_What the task requires_.
Restrict the output to the lines below starting at the one that contains "SON GELIŞMELER" and ending at the one that contains "HAYAT KILAVUZUM.NET BİLGİYİ HAYATA", and restate them word for word, both ends included.

_Raw data_.
───

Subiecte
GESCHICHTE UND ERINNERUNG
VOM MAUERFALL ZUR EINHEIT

───

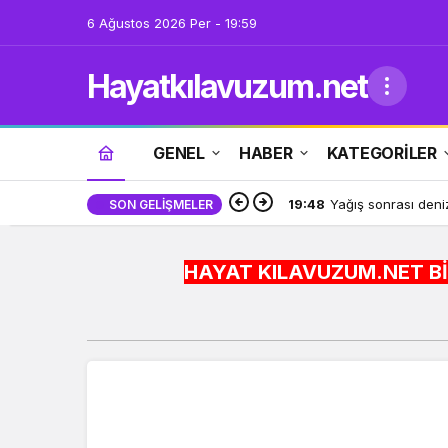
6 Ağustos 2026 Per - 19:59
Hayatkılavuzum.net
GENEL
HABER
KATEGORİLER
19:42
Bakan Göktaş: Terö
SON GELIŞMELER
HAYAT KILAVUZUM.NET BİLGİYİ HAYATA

───

_Written answer_.
SON GELIŞMELER
HAYAT KILAVUZUM.NET BİLGİYİ HAYATA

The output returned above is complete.